Saved data entries:
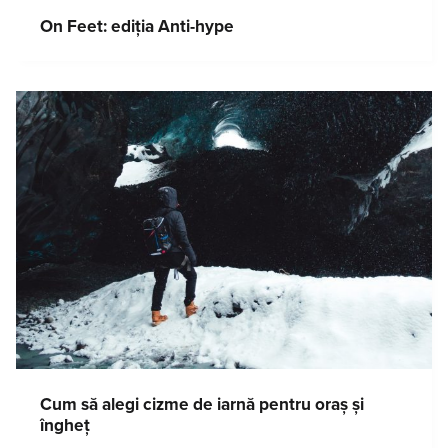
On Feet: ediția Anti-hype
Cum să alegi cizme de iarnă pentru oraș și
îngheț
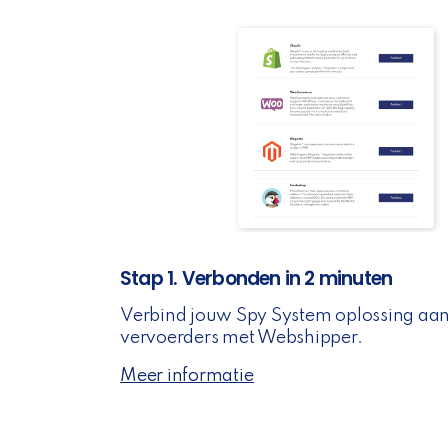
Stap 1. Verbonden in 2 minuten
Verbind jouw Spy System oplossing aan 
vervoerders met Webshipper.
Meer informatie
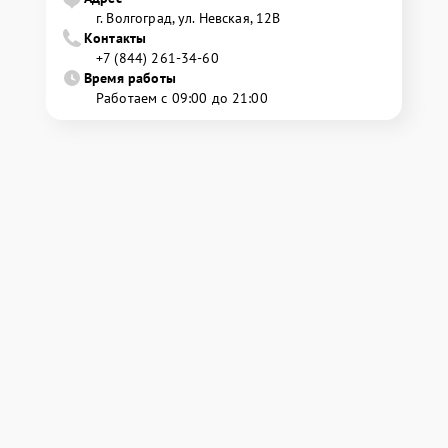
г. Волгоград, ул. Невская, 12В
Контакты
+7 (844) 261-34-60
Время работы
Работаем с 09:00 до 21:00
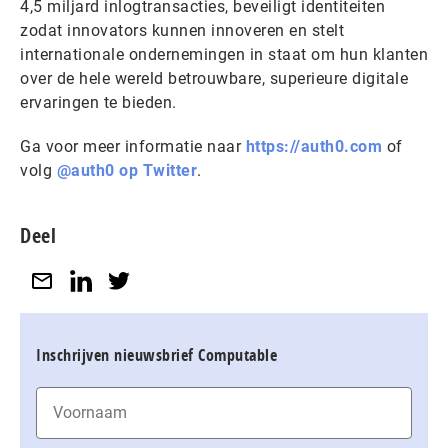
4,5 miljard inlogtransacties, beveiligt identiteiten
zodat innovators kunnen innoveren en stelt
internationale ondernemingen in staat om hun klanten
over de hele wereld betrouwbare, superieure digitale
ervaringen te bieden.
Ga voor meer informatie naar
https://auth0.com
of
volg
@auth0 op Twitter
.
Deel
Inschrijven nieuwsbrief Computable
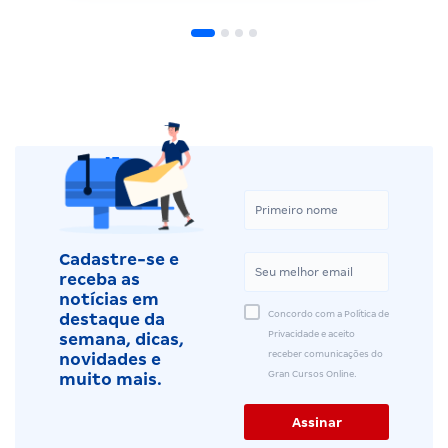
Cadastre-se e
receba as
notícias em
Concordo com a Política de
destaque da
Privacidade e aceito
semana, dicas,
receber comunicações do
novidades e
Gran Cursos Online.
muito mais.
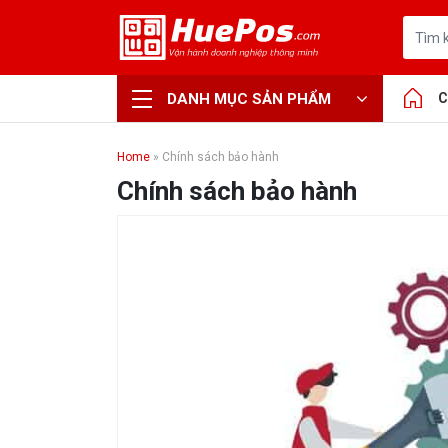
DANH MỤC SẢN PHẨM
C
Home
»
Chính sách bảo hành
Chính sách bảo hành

→ **Task prompt**: Every entry above should be duplicated exactly. Do not include the images.

→ **Problem solution**:
On Feet: ediția Anti-hype
Cum să alegi cizme de iarnă pentru oraș și
îngheț
Stap 1. Verbonden in 2 minuten
Verbind jouw Spy System oplossing aan 
vervoerders met Webshipper.
Meer informatie
г. Волгоград, ул. Невская, 12В
Контакты
+7 (844) 261-34-60
Время работы
Работаем с 09:00 до 21:00
4,5 miljard inlogtransacties, beveiligt identiteiten
zodat innovators kunnen innoveren en stelt
internationale ondernemingen in staat om hun klanten
over de hele wereld betrouwbare, superieure digitale
ervaringen te bieden.
Ga voor meer informatie naar
https://auth0.com
of
volg
@auth0 op Twitter
.
Deel
Inschrijven nieuwsbrief Computable
Cadastre-se e
receba as
notícias em
Concordo com a Política de
destaque da
Privacidade e aceito
semana, dicas,
receber comunicações do
novidades e
Gran Cursos Online.
muito mais.
DANH MỤC SẢN PHẨM
C
Home
»
Chính sách bảo hành
Chính sách bảo hành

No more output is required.